• [Aim of the task]: Could you transcribe every record below exactly, leaving out any pictures?

• [Source data]:

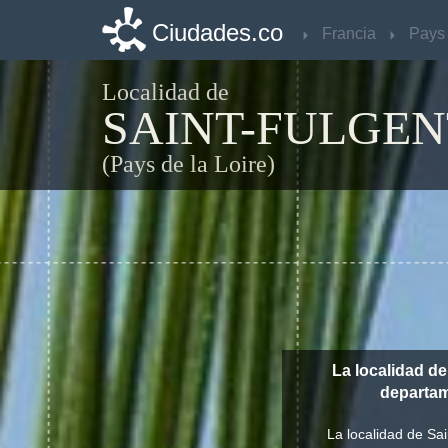
Ciudades.co
Ciudades.co
Francia
Francia
Localidad de
SAINT-FULGEN
(Pays de la Loire)
La localidad de
departa
La localidad de Sa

• [Reply]:
Ciudades.co
Ciudades.co
Francia
Francia
Localidad de
SAINT-FULGEN
(Pays de la Loire)
La localidad de
departa
La localidad de Sa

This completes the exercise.